▶ Input data
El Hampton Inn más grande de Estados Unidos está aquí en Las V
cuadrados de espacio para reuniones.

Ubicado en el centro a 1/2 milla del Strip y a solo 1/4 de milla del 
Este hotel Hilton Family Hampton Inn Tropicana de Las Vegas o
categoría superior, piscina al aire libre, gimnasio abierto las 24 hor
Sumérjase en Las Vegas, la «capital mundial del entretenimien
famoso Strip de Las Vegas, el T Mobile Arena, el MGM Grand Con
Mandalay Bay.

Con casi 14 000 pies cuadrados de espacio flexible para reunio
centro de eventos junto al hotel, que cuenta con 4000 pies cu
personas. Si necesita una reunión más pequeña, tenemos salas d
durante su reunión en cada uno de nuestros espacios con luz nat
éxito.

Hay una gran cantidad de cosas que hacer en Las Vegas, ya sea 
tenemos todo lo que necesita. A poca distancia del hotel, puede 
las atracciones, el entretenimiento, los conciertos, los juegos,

▶ Aim of the task
Output the lines of the records above exactly as they appear, from the line containing "Ubicado en el" through the line containing "centro de eventos".

▶ Output below
Ubicado en el centro a 1/2 milla del Strip y a solo 1/4 de milla del 
Este hotel Hilton Family Hampton Inn Tropicana de Las Vegas o
categoría superior, piscina al aire libre, gimnasio abierto las 24 hor
Sumérjase en Las Vegas, la «capital mundial del entretenimien
famoso Strip de Las Vegas, el T Mobile Arena, el MGM Grand Con
Mandalay Bay.

Con casi 14 000 pies cuadrados de espacio flexible para reunio
centro de eventos junto al hotel, que cuenta con 4000 pies cu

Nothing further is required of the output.